During our enrollment in a measurement and instrumentation course at UNC Charlotte, we were required to create an IOT project which would be developed throughout the semester. The criteria for the project was the number of group members must be equal to the number of particle photons used in the project. Also, for every group member a line of cloud communication between one photon and another had to be established. These lines of communication were to be integrated into the functionality of the project. Our group consisted of three members which meant we were required to have three photons communicating with one another. We spent weeks bouncing ideas around while tinkering with the photons and sensors included in our makers kit's we had bought at the beginning of the semester. We developed an array of tentative project ideas, however, the project we ended up creating seemed to arise in very organic way.

As the end of the semester was approaching Keaton and I had created multiple single function systems including; a light sensor using a photo resistor, a motion detection system using a PIR sensor, an alert screen using an OLED display, a servo controller app, and multiple bits of code which allowed photons to communicate through the particle cloud.

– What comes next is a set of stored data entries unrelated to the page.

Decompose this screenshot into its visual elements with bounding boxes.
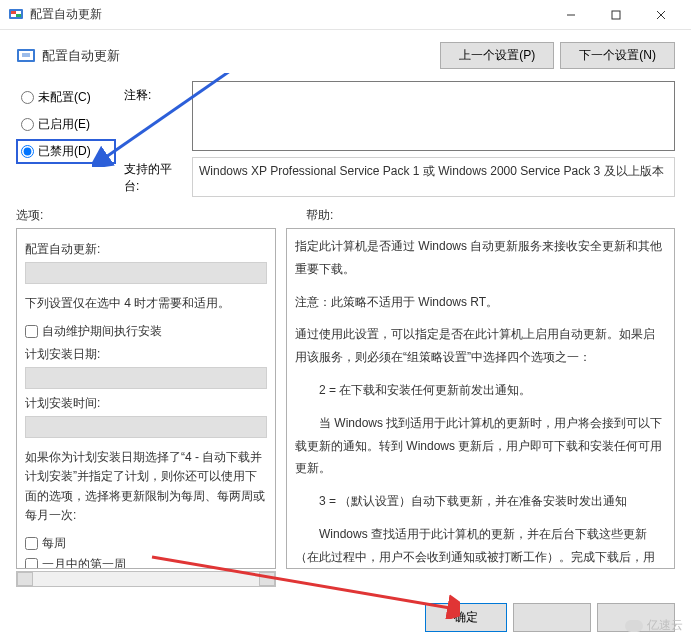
policy-icon (16, 46, 36, 66)
options-label: 选项: (16, 207, 306, 224)
cb-weekly-input[interactable] (25, 537, 38, 550)
cb-first-week-label: 一月中的第一周 (42, 556, 126, 569)
comment-label: 注释: (124, 81, 184, 151)
radio-enabled[interactable]: 已启用(E) (16, 112, 116, 137)
radio-disabled-input[interactable] (21, 145, 34, 158)
help-p5: 当 Windows 找到适用于此计算机的更新时，用户将会接到可以下载更新的通知。… (295, 412, 666, 480)
configure-update-label: 配置自动更新: (25, 241, 267, 258)
radio-enabled-input[interactable] (21, 118, 34, 131)
blank-button-1[interactable] (513, 603, 591, 632)
cb-weekly[interactable]: 每周 (25, 535, 267, 552)
cb-first-week-input[interactable] (25, 558, 38, 569)
page-title: 配置自动更新 (42, 47, 120, 65)
help-p3: 通过使用此设置，可以指定是否在此计算机上启用自动更新。如果启用该服务，则必须在“… (295, 323, 666, 369)
platform-label: 支持的平台: (124, 157, 184, 197)
close-button[interactable] (638, 0, 683, 30)
help-label: 帮助: (306, 207, 333, 224)
options-hscrollbar[interactable] (16, 571, 276, 587)
install-time-label: 计划安装时间: (25, 395, 267, 412)
maximize-button[interactable] (593, 0, 638, 30)
install-date-label: 计划安装日期: (25, 346, 267, 363)
platform-text: Windows XP Professional Service Pack 1 或… (192, 157, 675, 197)
blank-button-2[interactable] (597, 603, 675, 632)
cb-maintenance-label: 自动维护期间执行安装 (42, 323, 162, 340)
help-panel: 指定此计算机是否通过 Windows 自动更新服务来接收安全更新和其他重要下载。… (286, 228, 675, 569)
comment-input[interactable] (192, 81, 675, 151)
window-title: 配置自动更新 (30, 6, 102, 23)
app-icon (8, 7, 24, 23)
help-p1: 指定此计算机是否通过 Windows 自动更新服务来接收安全更新和其他重要下载。 (295, 235, 666, 281)
cb-maintenance-input[interactable] (25, 325, 38, 338)
options-panel: 配置自动更新: 下列设置仅在选中 4 时才需要和适用。 自动维护期间执行安装 计… (16, 228, 276, 569)
cb-weekly-label: 每周 (42, 535, 66, 552)
help-p4: 2 = 在下载和安装任何更新前发出通知。 (295, 379, 666, 402)
svg-rect-5 (612, 11, 620, 19)
configure-update-select[interactable] (25, 262, 267, 284)
previous-setting-button[interactable]: 上一个设置(P) (440, 42, 554, 69)
radio-not-configured[interactable]: 未配置(C) (16, 85, 116, 110)
svg-rect-2 (11, 11, 16, 14)
radio-not-configured-input[interactable] (21, 91, 34, 104)
help-p6: 3 = （默认设置）自动下载更新，并在准备安装时发出通知 (295, 490, 666, 513)
options-note-1: 下列设置仅在选中 4 时才需要和适用。 (25, 294, 267, 313)
svg-rect-3 (16, 14, 21, 17)
radio-not-configured-label: 未配置(C) (38, 89, 91, 106)
next-setting-button[interactable]: 下一个设置(N) (560, 42, 675, 69)
cb-first-week[interactable]: 一月中的第一周 (25, 556, 267, 569)
install-date-select[interactable] (25, 367, 267, 389)
radio-disabled-label: 已禁用(D) (38, 143, 91, 160)
minimize-button[interactable] (548, 0, 593, 30)
install-time-select[interactable] (25, 416, 267, 438)
help-p7: Windows 查找适用于此计算机的更新，并在后台下载这些更新（在此过程中，用户… (295, 523, 666, 569)
help-p2: 注意：此策略不适用于 Windows RT。 (295, 291, 666, 314)
cb-maintenance[interactable]: 自动维护期间执行安装 (25, 323, 267, 340)
ok-button[interactable]: 确定 (425, 603, 507, 632)
radio-enabled-label: 已启用(E) (38, 116, 90, 133)
radio-disabled[interactable]: 已禁用(D) (16, 139, 116, 164)
options-note-2: 如果你为计划安装日期选择了“4 - 自动下载并计划安装”并指定了计划，则你还可以… (25, 448, 267, 525)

During this time a particle relay board became part of the tools at our disposal. The project solidified itself as an expandable smart relay board which for demonstration purposes, would be configured as an automated night light and low tech home security system. This was achieved by allowing a single photon to be designated as the "master" controller of the relay board. Subscribing this photon to published events, uploaded by the other two devices, we were able to automate and control the channels of the relay using three way communication between all of our devices. One photon determined the light intensity within a room and the other motion. The LED light wired to the relay board was then triggered on an off without the need for a manual switch, using conditional loops which compared the light and motion sensory data published by the other two photons.

The conditional loop which controls the relay switch are based on events published to the particle cloud by the photon's connected to the photo resistor and PIR sensor. The photon connected to the relay board is subscribed to these published events and uses the conditions listed below to determine what state the relay should be set to.

For the relay to be activated, "LED lights are on"

Condition 1 - The light intensity value measured by the photo resistor connected to photon 1 must less than 55, " This value of 55 indicates that the current lighting condition of the space reflect a dark room"

Condition 2 - A sufficient amount of infrared (IR) light radiating from objects in the PIR sensor its field of view, connected to photon two, must be achieved indicating that there is motion in the room.

If both of thee conditions are met then the photon controlling the relay board will send a digital signal of "HIGH" to the D5 pin, which will close the relay and supply power to the connected LED lighting strip.

For the relay to be deactivated "LED lights are off"

If either one of the conditions above are not met, ie: the room already has enough natural lighting, from windows or other appliances, or if there is no motion detected in the room for a duration of time when the room is dark. The photon connected to the relay board will send a digital signal value of "LOW" to the D5 pin, effectively closing the relay and the LED strip connected to it.

The photon connected to the PIR sensor for this project is also set up to function as a low tech security solution. Published events from this photon, indicating whether a space is occupied or not, were configured using a web-hook and ThingSpeak.com. This web-hook provides a live stream of events which generate a daily log of events indicating what times during the day a given room was occupied.

The biggest issue we ran into while creating this project was developing the code and determining the best method of passing data from one photon to another to achieve hands free control of the relay board. We hope our page provides a foundation of resources for others who wish to create cheap, customizable, and adaptable home automation systems.